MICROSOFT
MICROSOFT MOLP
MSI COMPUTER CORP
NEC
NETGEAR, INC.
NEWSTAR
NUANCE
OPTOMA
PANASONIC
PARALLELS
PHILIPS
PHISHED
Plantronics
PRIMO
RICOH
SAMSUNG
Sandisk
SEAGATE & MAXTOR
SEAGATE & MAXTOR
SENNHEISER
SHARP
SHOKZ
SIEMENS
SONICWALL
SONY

========

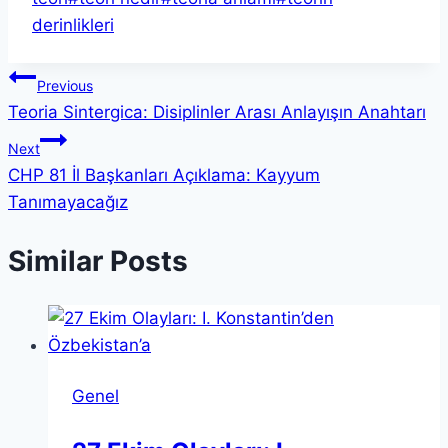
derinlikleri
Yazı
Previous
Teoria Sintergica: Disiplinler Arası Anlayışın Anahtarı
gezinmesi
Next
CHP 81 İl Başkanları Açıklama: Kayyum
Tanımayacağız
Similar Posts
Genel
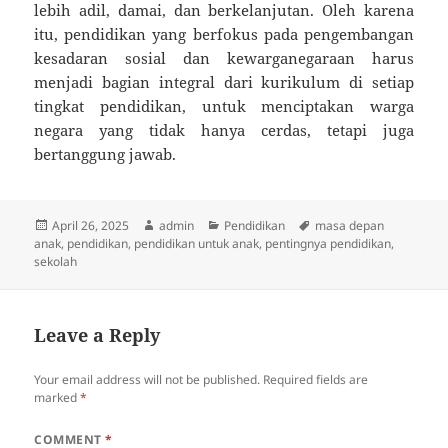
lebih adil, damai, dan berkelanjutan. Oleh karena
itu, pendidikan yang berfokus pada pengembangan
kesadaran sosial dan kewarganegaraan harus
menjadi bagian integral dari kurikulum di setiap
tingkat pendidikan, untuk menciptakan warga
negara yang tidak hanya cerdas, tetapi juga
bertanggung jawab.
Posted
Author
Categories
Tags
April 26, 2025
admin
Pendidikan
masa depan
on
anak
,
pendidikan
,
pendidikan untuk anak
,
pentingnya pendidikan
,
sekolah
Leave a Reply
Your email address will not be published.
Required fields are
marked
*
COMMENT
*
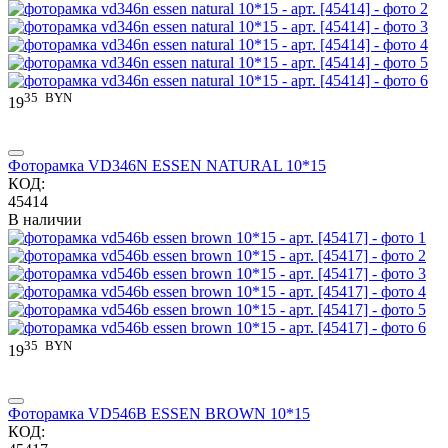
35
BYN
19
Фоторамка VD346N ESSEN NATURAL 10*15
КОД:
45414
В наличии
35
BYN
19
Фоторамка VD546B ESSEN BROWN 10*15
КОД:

========

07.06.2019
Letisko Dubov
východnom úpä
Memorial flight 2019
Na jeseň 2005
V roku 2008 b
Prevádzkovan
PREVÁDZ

========

### Prompt
Give the number of lines above in which the word "untuk" occurs, with nothing else.

### Response to this task
2